Can a character-based transformer learn word boundaries?
To get setup create a hugging face account and ask @codebyzeb to add you to the group's private hugging face hub. The hub is where we keep data, tokenization, model and other artifacts. During training, we pull in these values directly from the hub (and occasionally also push progamatically to the hub).
In order to interact with the hub, you need to generate read and write access tokens from your hugging face account. Once generated, store these values as environment variables in a local .env
file with the names HF_READ_TOKEN, and HF_WRITE_TOKEN.
You will also need to ask @rdiehlmartinez to add you to the wandb (weights and biases) baby-lm project. We use wandb to log out metrics generated by our runs. Once you've joined the group, you will need to go to wandb to retrieve your API key. You will be prompted for this key calling the ./setup.sh
(see below).
Before running the code, make sure to run the setup script ./setup.sh
. This script sets up the requirements imports as well as git hooks for automatic code formatting. Additionally, this script makes sure you are logged into wandb and huggingface.
This project was developed using access to remote GPU nodes. Jobs could be queued onto these nodes using SLURM, with a cut-off of 12 hours.
In order to train for longer than 12 hours, use the --requeue-after NUM_HOURS
option when calling scripts/run_project.sh
.
When NUM_HOURS
hours have passed, the training script will automatically save the current state using wandb
and exit with code 124. run_project.sh
will
then detect this exit code and launch a new SLURM job. It's an ugly solution but it works for our purposes.
Hyperparameter tuning was conducted using a Weights & Biases sweep.

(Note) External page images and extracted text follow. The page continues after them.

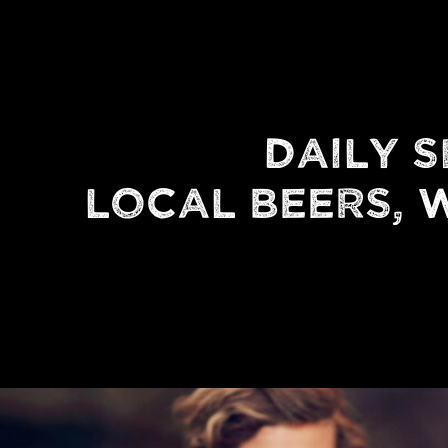
DAILY S
LOCAL BEERS, W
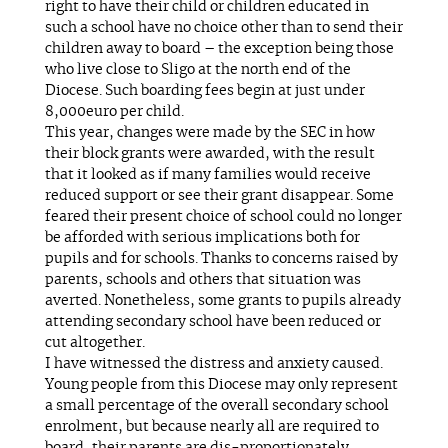
right to have their child or children educated in
such a school have no choice other than to send their
children away to board – the exception being those
who live close to Sligo at the north end of the
Diocese. Such boarding fees begin at just under
8,000euro per child.
This year, changes were made by the SEC in how
their block grants were awarded, with the result
that it looked as if many families would receive
reduced support or see their grant disappear. Some
feared their present choice of school could no longer
be afforded with serious implications both for
pupils and for schools. Thanks to concerns raised by
parents, schools and others that situation was
averted. Nonetheless, some grants to pupils already
attending secondary school have been reduced or
cut altogether.
I have witnessed the distress and anxiety caused.
Young people from this Diocese may only represent
a small percentage of the overall secondary school
enrolment, but because nearly all are required to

To create a sweep, run the following:
wandb sweep --project PROJECT_NAME configs/sweep.yaml
This will create a new sweep in Weights & Biases with an ID and a URL. You can either run the agent by either:
- Running an agent directly using wandb:
wandb agent USER_ID/PROJECT_NAME/SWEEP_ID
- Run the script provided:
sh scripts/run_sweep_agent USER_ID/PROJECT_NAME/SWEEP_ID
- Queue a SLURM job to run the agent on a different node:
sbatch scripts/slurm_submit_sweep_agent.wilkes3 USER_ID/PROJECT_NAME/SWEEP_ID
.
The first option starts a wandb
agent on your machine. These can run on multiple machines and will sweep continuosly, starting new wandb
runs in succession.
The second option starts a wandb
agent that will only start a single wandb
run. This can also be run on multiple machines and each will terminate after the
run is complete. The last option queues this script on a remote machine using the SLURM job-queuing system. You will need to adjust the SLURM script to suit your needs.
Note that the sweep config launches the training process, with a requeue cutoff of 11 hours (see Continuous Training above). If you can run your training script continuously, you should remove this option before creating a sweep as it will try to launch a new SLURM job after 11 hours otherwise.